What should a nurse do when non-speakers of the local language come to the ward seeking information about a loved one? What should a receptionist do when they need to book an appointment and a language barrier takes them by surprise? How can an emergency call handler let a caller know that a human interpreter is being contacted? Chapter 3 examines circumstances in which the risks of multilingual AI are ostensibly low. It proposes a distinction between ancillary and core communication but argues that communicative settings are fluid. What starts as ancillary communication can easily turn into core care, so risk is not associated with specific roles or with levels of professional seniority. The chapter argues that, in the sectors under analysis, communication is rarely risk-free. Even where machine translation may not directly lead to harm or loss of life, it may be a feature of complex communicative environments which pose significant systemic risks.

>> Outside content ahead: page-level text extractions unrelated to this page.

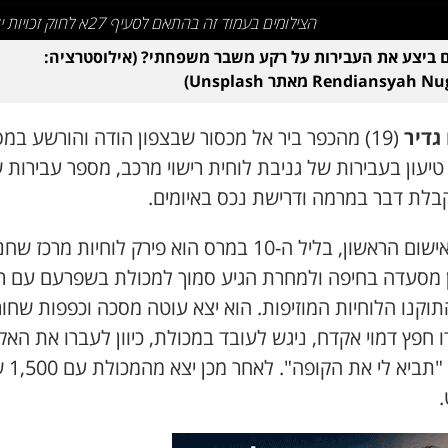
הצילומים בעמוד זה בהתאם לסעיף 27א לחוק זכויות יוצרים
ביצע את העבירות על רקע משבר משפחתי? (אילוסטרציה:
Rendiansya מאתר Unsplash)
גדיר
(19) מהכפר ביר אל מכסור שבצפון הודה והורשע במ
יעון בעבירות של גניבת לוחית רישוי מרכב, מספר עבירות 
קבלת דבר במרמה ודרישת נכס באיומים.
לפי האישום הראשון, בליל ה-10 במרס הוא פירק לוחיות מרכז ש
ן מסעדה בחיפה ולמחרת הגיע סמוך למכולת בשפרעם עם רכ
תוקנו הלוחיות המוזיפות. הוא יצא עוטה מסכה וכפפות שחור
 חפץ דמוי אקדח, ניגש לעובד במכולת, כיוון לעברו את הא
וצעק: "תביא ל
.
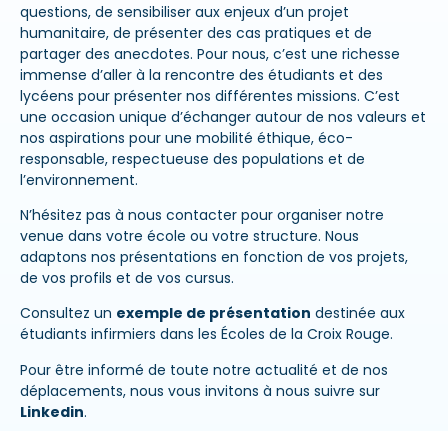
questions, de sensibiliser aux enjeux d’un projet
humanitaire, de présenter des cas pratiques et de
partager des anecdotes. Pour nous, c’est une richesse
immense d’aller à la rencontre des étudiants et des
lycéens pour présenter nos différentes missions. C’est
une occasion unique d’échanger autour de nos valeurs et
nos aspirations pour une mobilité éthique, éco-
responsable, respectueuse des populations et de
l’environnement.
N’hésitez pas à nous contacter pour organiser notre
venue dans votre école ou votre structure. Nous
adaptons nos présentations en fonction de vos projets,
de vos profils et de vos cursus.
Consultez un
exemple de présentation
destinée aux
étudiants infirmiers dans les Écoles de la Croix Rouge.
Pour être informé de toute notre actualité et de nos
déplacements, nous vous invitons à nous suivre sur
Linkedin
.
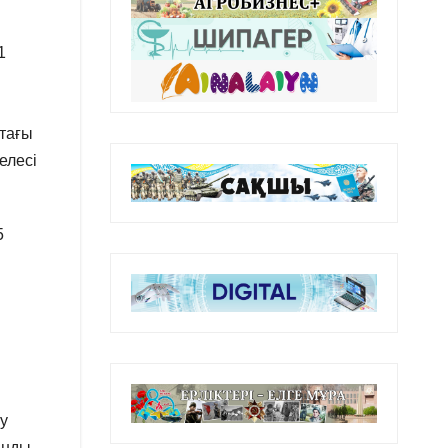
1
тағы
елесі
5
у
ынды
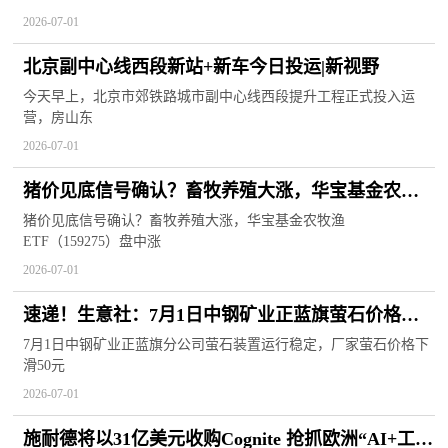
2026-07-01
北京副中心线西段新站+新车今日投运|新视野
今天早上，北京市郊铁路城市副中心线西段提升工程正式投入运
营，房山东
2026-07-01
猪价见底信号确认？畜牧养殖大涨，华宝基金农牧
渔ETF（159275）盘中涨超2%！估值底部布局正当
猪价见底信号确认？畜牧养殖大涨，华宝基金农牧渔
ETF（159275）盘中涨
时？|焦点讯息
2026-07-01
速递！生意社：7月1日中钢矿业正蓝旗萤石价格走
低
7月1日中钢矿业正蓝旗分公司萤石装置运行稳定，厂家萤石价格下
滑50元
2026-07-01
施耐德将以31亿美元收购Cognite 抢抓欧洲“AI+工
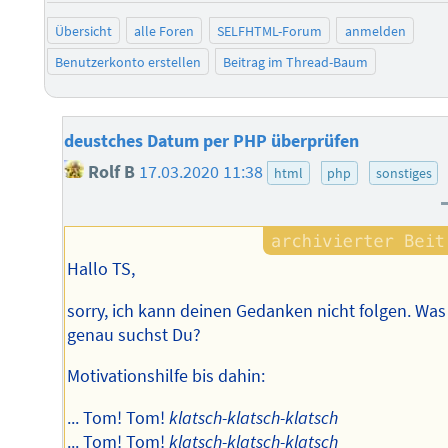
Übersicht
alle Foren
SELFHTML-Forum
anmelden
Benutzerkonto erstellen
Beitrag im Thread-Baum
deustches Datum per PHP überprüfen
Rolf B
17.03.2020 11:38
html
php
sonstiges
Hallo TS,
sorry, ich kann deinen Gedanken nicht folgen. Was
genau suchst Du?
Motivationshilfe bis dahin:
... Tom! Tom!
klatsch-klatsch-klatsch
... Tom! Tom!
klatsch-klatsch-klatsch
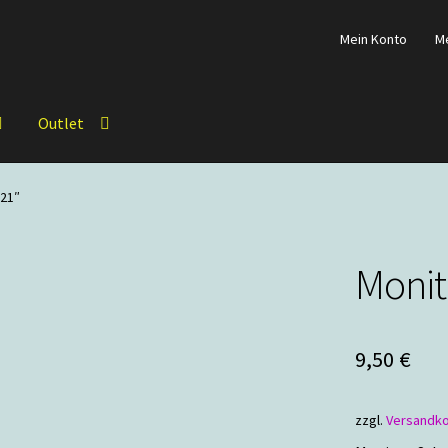
Mein Konto
M
Outlet
 21″
Monit
9,50
€
zzgl.
Versandk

Chapter 2 has three main sections. First it draws on the philosophy of technology literature, more specifically post-phenomenology, to interrogate the meaning of human–technology relations. Can visitors to a website be considered users of machine translation even if they are unaware that a machine translation tool is in use? What is the meaning of ‘use’ exactly? When a police officer uses machine translation to speak to a driver, what type of relationship does the driver have with the machine translation tool? These are some of the questions initially addressed in this chapter. The chapter then examines technologies’ influencing properties. Convenience is persuasive and machine translation tools are designed to be convenient. They reflect specific social and economic values which research on their use needs to consider. Lastly, the chapter discusses the complex decision-making that uses of machine translation call for in the sectors under analysis. A case is made for the notion of virtue as an apt framework for engaging with the dilemmas posed by risky but potentially beneficial uses of machine translation.
Chapter 1 lays foundations for the study of AI-mediated multilingual communication. It proposes a typology of machine translation use based on whether communication takes place at a distance or in a shared physical space, whether the use of machine translation is overt or covert and whether it happens in real time or with delays between sending and receiving messages. The chapter examines how the pursuit of cost efficiencies is a recurrent and sometimes problematic feature of organisational deployments of machine translation tools. It reviews important incidents and draws on case law and official documents to discuss uses of machine translation by immigration officers and the police. The chapter concludes by examining the concept of AI literacy, a type of meta-literacy associated with broader competencies such as being able to evaluate the quality of information and to use it critically.